§ What is required
In the entries below, which lines run from the one with "2 st AssiettDesign: Marianne" through the one with "On passe à l'acte es una plataforma de medios"? Repeat exactly those, both included, and no pictures.

§ Extracted page text data
<<<<

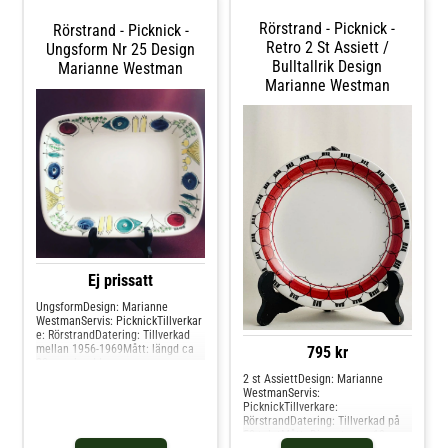
Rörstrand - Picknick -
Rörstrand - Picknick -
Retro 2 St Assiett /
Ungsform Nr 25 Design
Bulltallrik Design
Marianne Westman
Marianne Westman
Ej prissatt
UngsformDesign: Marianne
WestmanServis: PicknickTillverkar
e: RörstrandDatering: Tillverkad
mellan 1956-1969Mått: längd ca
795 kr
30 cm , bredd ca
23cmMärkningar: En
2 st AssiettDesign: Marianne
fabriksstämpel från Rörstrand ,
WestmanServis:
FriscoKondition: Gott skick
PicknickTillverkare:
RörstrandDatering: Tillverkad på
50 taletMått: Diameter ca 18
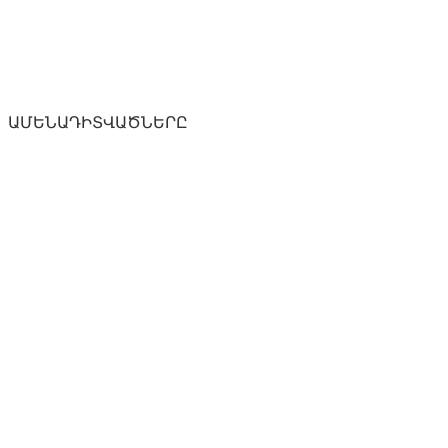
ԱՄԵՆԱԴԻՏՎԱԾՆԵՐԸ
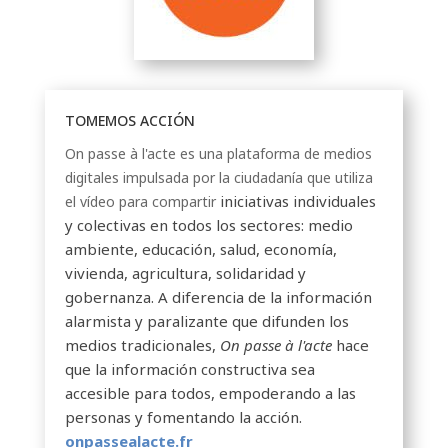
TOMEMOS ACCIÓN
On passe à l'acte es una plataforma de medios
digitales impulsada por la ciudadanía que utiliza
iniciativas individuales
el vídeo para compartir
y colectivas en todos los sectores: medio
ambiente, educación, salud, economía,
vivienda, agricultura, solidaridad y
gobernanza. A diferencia de la información
alarmista y paralizante que difunden los
medios tradicionales,
On passe à l'acte
hace
que la información constructiva sea
accesible para todos, empoderando a las
personas y fomentando la acción.
onpassealacte.fr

>>>>

§ Completed task
2 st AssiettDesign: Marianne
fabriksstämpel från Rörstrand ,
WestmanServis:
FriscoKondition: Gott skick
PicknickTillverkare:
RörstrandDatering: Tillverkad på
50 taletMått: Diameter ca 18
ԱՄԵՆԱԴԻՏՎԱԾՆԵՐԸ
TOMEMOS ACCIÓN
On passe à l'acte es una plataforma de medios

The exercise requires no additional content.